Last night Santa Cruz High students put on their fancy disguises and made their way in throngs to the Rittenhouse building in downtown Santa Cruz for prom. Girls wore dresses that either flowed behind them or looked as though they were just painted on, and guys got out their best rented tuxes and clip on ties for the big night.
People say prom is overrated, or it's the most important experience in high school. That it's incredibly life changing or devastatingly boring. I might have been one to agree with them, before last night. The Rittenhouse building is amazing, and while I only saw the lobby and the top floor, it was enough to get me excited. A wraparound balcony on the top provides the perfect view of Pacific Avenue, and is key to the dance because it allows for some fresh air.

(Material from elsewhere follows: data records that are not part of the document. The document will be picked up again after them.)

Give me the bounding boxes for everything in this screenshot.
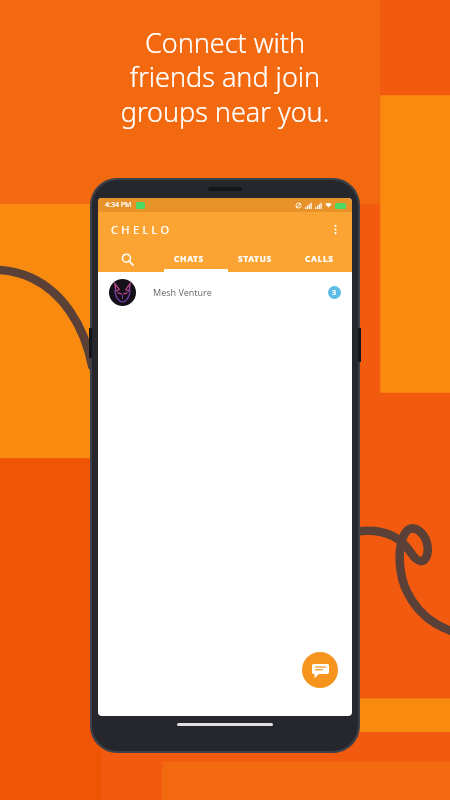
staticText: Mesh Venture xyxy=(153,286,212,298)
button[interactable]: CHATS xyxy=(156,246,222,272)
staticText: CHATS xyxy=(174,253,204,265)
staticText: Connect with friends and join groups nea… xyxy=(0,24,450,130)
button[interactable]: More options xyxy=(324,218,346,240)
staticText: CALLS xyxy=(305,253,334,265)
staticText: STATUS xyxy=(238,253,272,265)
staticText: 4:34 PM xyxy=(105,200,132,210)
staticText: CHELLO xyxy=(111,222,173,237)
staticText: 3 xyxy=(332,288,337,298)
button[interactable]: Search xyxy=(98,246,156,272)
button[interactable]: CALLS xyxy=(287,246,352,272)
button[interactable]: Mesh Venture xyxy=(98,272,352,312)
button[interactable]: STATUS xyxy=(222,246,287,272)
button[interactable]: New chat xyxy=(302,652,338,688)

The top floor was decked out with starry lanterns and spotlights, tables which were quickly pushed togerther, and a buffet line of delicious food. In the center of the room, a rectangle of cement formed by white columns, was the dance floor. While there was the first hour or so of the dance where no one dared cross center stage unless they were accompanied by their entourage, as the night went on and the DJ started to play top 40 hits it was soon packed. It's here, lost in a forest of arms and sweat and flashing dresses that bounce up and down and up again, that prom comes to life, that prom becomes not just about the after parties.
Soon the floor was crowded and inhibitions lost somewhere in the mob of hip-pumping teens. I've said it once and I'll say it again, when you look at a high school dance from the outside it's plain nasty, like a single gyrating, hip grabbing, perspiring monster. But when you're there, lost in that crowd, forgetting about how your suit is holding up, hypnotized by the deep beats of today's music- it's plain euphoria.
Perhaps this is why, when everyone started to notice the entire ground moving up and down beneath our feet, and the cracks in the cement that spidered out from us, no one stopped dancing. Lost in the music that pumped from a man with a laptop, we gladly accepted the fact that if we fall through the ground, we might as well go out dancing.
So for nearly four hours we danced as the dance floor roled, cracked, and slowly disintegrated the ironed suits and braided up hair.
Prom might not be the most important moment in high school, may not even be in the top 5, but it's definitely something I'm going to remember for a long time.